LIVWRK’s Abehsera, a former executive with Dumbo-based development company Two Trees, orchestrated the partnership between Kushner and RFR and brought in institutional equity partner Invesco.
“Jared connects very well to the fund and start-up and tech and creative worlds,” Abehsera said. “He’s a landlord that’s very palatable to those types of tenants. I saw him as someone who could really add a lot of value.”
The endeavor also aligns with another of Kushner’s projects, WiredNYC, a rating platform he worked on with the city that evaluates the broadband connectivity and infrastructure of office buildings and establishes a new Internet connectivity benchmark.
Ivanhoe said that despite the involvement of Invesco and RFR, Kushner has been largely leading the exchange of ideas for the project, and has attended every meeting.
Gregg Popkin, COO at RFR, said Kushner “has got a quiet demeanor, but he’s got a very strong bite.”
“He’s contemplatively assertive,” Popkin said. “He thinks carefully, and then has no hesitation about expressing an opinion.”
Meanwhile, Kushner said he doesn’t “get that emotional” about deals.
“Somebody screws me? Ok, I won’t do business with them again, but I won’t say, ‘How dare you?’ I’ll just say, ‘Okay, I don’t need to do business with them,’ ” he said.

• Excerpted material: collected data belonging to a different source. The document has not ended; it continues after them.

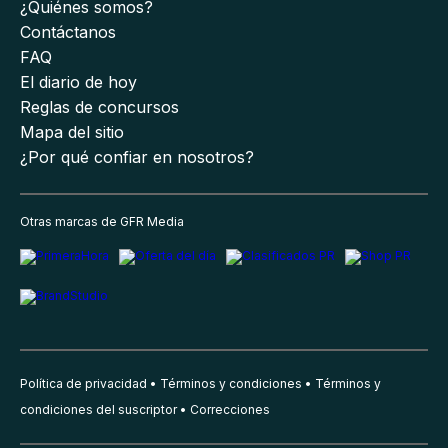
¿Quiénes somos?
Contáctanos
FAQ
El diario de hoy
Reglas de concursos
Mapa del sitio
¿Por qué confiar en nosotros?
Otras marcas de GFR Media
Política de privacidad
Términos y condiciones
Términos y
condiciones del suscriptor
Correcciones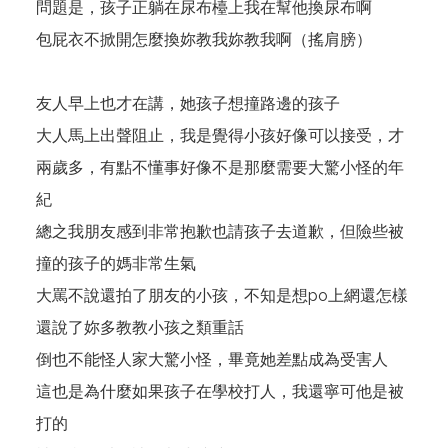
問題是，孩子正躺在尿布檯上我在幫他換尿布啊
包屁衣不掀開怎麼換妳教我妳教我啊（搖肩膀）
友人早上也才在講，她孩子想撞路邊的孩子
大人馬上出聲阻止，我是覺得小孩好像可以接受，才
兩歲多，有點不懂事好像不是那麼需要大驚小怪的年
紀
總之我朋友感到非常抱歉也請孩子去道歉，但險些被
撞的孩子的媽非常生氣
大罵不說還拍了朋友的小孩，不知是想po上網還怎樣
還說了妳多教教小孩之類重話
倒也不能怪人家大驚小怪，畢竟她差點成為受害人
這也是為什麼如果孩子在學校打人，我還寧可他是被
打的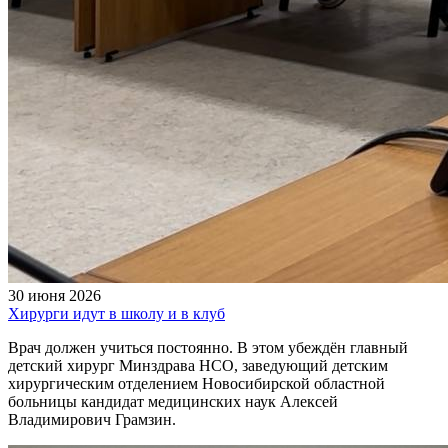
30 июня 2026
Хирурги идут в школу и в клуб
Врач должен учиться постоянно. В этом убеждён главный
детский хирург Минздрава НСО, заведующий детским
хирургическим отделением Новосибирской областной
больницы кандидат медицинских наук Алексей
Владимирович Грамзин.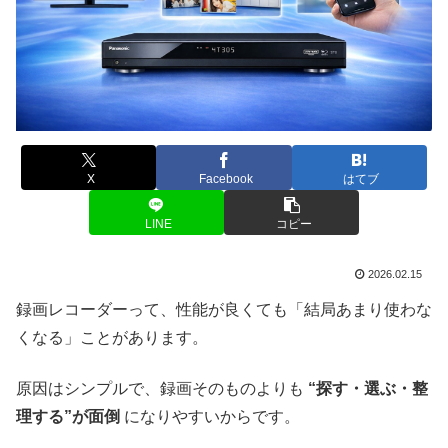
X
Facebook
はてブ
LINE
コピー
2026.02.15
録画レコーダーって、性能が良くても「結局あまり使わな
くなる」ことがあります。
原因はシンプルで、録画そのものよりも
“探す・選ぶ・整
理する”が面倒
になりやすいからです。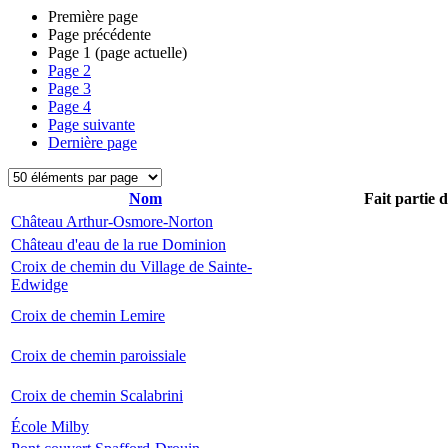
Première page
Page précédente
Page
1
(page actuelle)
Page
2
Page
3
Page
4
Page suivante
Dernière page
Nom
Fait partie 
Château Arthur-Osmore-Norton
Château d'eau de la rue Dominion
Croix de chemin du Village de Sainte-
Edwidge
Croix de chemin Lemire
Croix de chemin paroissiale
Croix de chemin Scalabrini
École Milby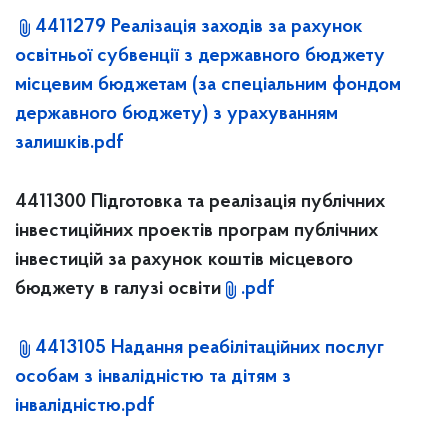
4411279 Реалізація заходів за рахунок
освітньої субвенції з державного бюджету
місцевим бюджетам (за спеціальним фондом
державного бюджету) з урахуванням
залишків.pdf
4411300 Підготовка та реалізація публічних
інвестиційних проектів програм публічних
інвестицій за рахунок коштів місцевого
бюджету в галузі освіти
.pdf
4413105 Надання реабілітаційних послуг
особам з інвалідністю та дітям з
інвалідністю.pdf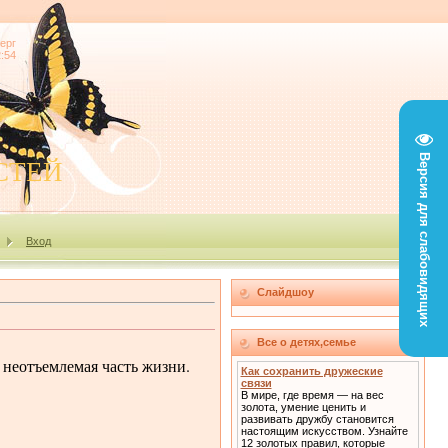
ерг
2:54
Версия для слабовидящих
СТЕЙ
Вход
Слайдшоу
Все о детях,семье
неотъемлемая часть жизни.
Как сохранить дружеские
связи
В мире, где время — на вес
золота, умение ценить и
развивать дружбу становится
настоящим искусством. Узнайте
12 золотых правил, которые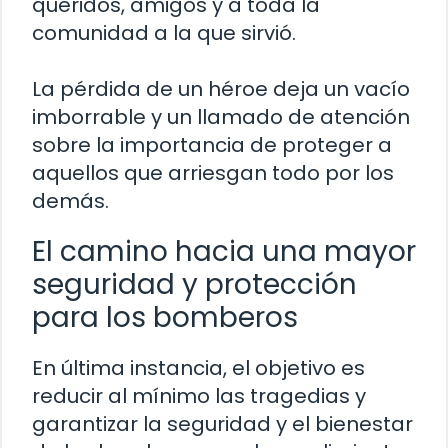
queridos, amigos y a toda la
comunidad a la que sirvió.
La pérdida de un héroe deja un vacío
imborrable y un llamado de atención
sobre la importancia de proteger a
aquellos que arriesgan todo por los
demás.
El camino hacia una mayor
seguridad y protección
para los bomberos
En última instancia, el objetivo es
reducir al mínimo las tragedias y
garantizar la seguridad y el bienestar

Sources said the significance of the Dumbo deal for Kushner cannot be overstated because it illustrates that institutional players are keen to work with him, despite his dad’s past legal woes.
“That’s a big statement given what befell Charlie,” Ivanhoe said. “I would not have thought that would have happened as quickly or as easily.”
When helping Invesco do its due diligence on RFR and Kushner, Ivanhoe said he received questions from the investment firm about Charles Kushner’s jail time.
“I got a lot of questions about the whole Charlie situation, but I was able to tell them, ‘Jared’s as clean as a whistle,’ ” he said.
“My father made a mistake and he paid a big price for it, but he’s my father,” Kushner said. “He’s given me everything I have in terms of the skills and the training and taught me about being a man. I feel extremely lucky to have him in my life.”
CORRECTION: In an earlier version of this story, The Real Deal incorrectly stated one of the charges that Charles Kushner had been arrested for. He was arrested on charges of tax evasion, illegal campaign donations and witness tampering.